In a few hours you are 61 days old, and I am 61 days old as a mommy. I know you probably cannot remember that first meeting, but I can recall it with ease. You weren't but seconds old, and they laid you on my chest. I stared into your dark eyes - the colour of chocolate - and pressed my lips against that little bald head. It was in that moment I promised I'd love you with every piece of me that I was capable of using, and protect you with all the fierceness of a lioness until the end of time. That night, we were left alone together, and the only comfortable place you would rest is on my chest. The nurse smiled and said "He just wants his mommy, push your bed down and let him sleep on you, he'll be fine."
For a moment the concept was bizarre. I stared at you, questioningly. From day one, it had been me that had always wanted you. To see that face, to trace those perfect lips with my finger, to press my nose into every part of you and take in that beautiful baby aroma - the aroma I know was mine - that I created. Never in my wildest dreams did I ever realize that it would be in reverse. That you would crave my warmth, yearn to listen to my heartbeat, want to look at my face and memerize every little detail. I was looking at you with all the tenderness and love in the world, and I didn't notice the same look staring back at me from your eyes.

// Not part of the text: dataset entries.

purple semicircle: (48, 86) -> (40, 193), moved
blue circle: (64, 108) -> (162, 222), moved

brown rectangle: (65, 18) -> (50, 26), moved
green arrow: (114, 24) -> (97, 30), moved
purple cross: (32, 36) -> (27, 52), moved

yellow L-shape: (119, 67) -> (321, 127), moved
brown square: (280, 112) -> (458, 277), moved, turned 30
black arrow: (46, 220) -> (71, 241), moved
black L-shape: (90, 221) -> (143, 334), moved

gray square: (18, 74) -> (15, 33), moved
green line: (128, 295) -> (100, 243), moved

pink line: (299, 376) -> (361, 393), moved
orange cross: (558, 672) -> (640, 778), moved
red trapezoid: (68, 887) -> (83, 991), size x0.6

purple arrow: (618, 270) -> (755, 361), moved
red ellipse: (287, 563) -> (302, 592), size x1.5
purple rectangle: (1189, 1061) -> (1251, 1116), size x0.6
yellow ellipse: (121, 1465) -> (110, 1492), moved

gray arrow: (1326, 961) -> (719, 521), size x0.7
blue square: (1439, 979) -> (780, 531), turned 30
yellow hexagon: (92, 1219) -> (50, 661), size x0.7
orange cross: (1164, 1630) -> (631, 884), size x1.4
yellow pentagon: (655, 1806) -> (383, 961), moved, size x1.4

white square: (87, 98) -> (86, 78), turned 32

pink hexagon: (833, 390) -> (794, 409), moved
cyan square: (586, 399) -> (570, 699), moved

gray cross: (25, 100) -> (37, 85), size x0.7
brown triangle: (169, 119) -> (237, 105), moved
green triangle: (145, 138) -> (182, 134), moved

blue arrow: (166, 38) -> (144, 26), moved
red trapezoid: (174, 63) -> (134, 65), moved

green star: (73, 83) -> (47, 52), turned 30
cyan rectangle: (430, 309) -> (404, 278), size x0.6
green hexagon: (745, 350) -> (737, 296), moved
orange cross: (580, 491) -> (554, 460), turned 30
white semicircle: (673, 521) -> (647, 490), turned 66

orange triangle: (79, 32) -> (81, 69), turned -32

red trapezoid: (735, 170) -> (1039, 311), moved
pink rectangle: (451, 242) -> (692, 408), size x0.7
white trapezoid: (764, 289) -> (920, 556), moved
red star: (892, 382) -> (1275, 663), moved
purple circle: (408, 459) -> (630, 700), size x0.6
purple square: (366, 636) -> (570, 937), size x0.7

Over the last two months, I have learned to decipher your little noises. Your hungry and impatient wail, your frustrated grunts, your peaceful sigh, and your delicious laugh. I have noticed the faces that make you smile more. I realized how easy it is for you to fit in my hands just perfectly, like you were designed to fit them. You taught me the meaning of a stronger love than I could ever imagine - one that I had read about, and one that I thought I saw mirrored on my mother's face when she stared at my brother or I, but nothing that I had ever experienced.
It's a love that I cannot ever imagine not having anymore, because just as you grew inside me - you not only became a part of this world - but a part of me. A part I will always adore, effortlessly remember and forever cherish.
Thank you for coming into my world, and changing it so absolutely in the most perfect of ways.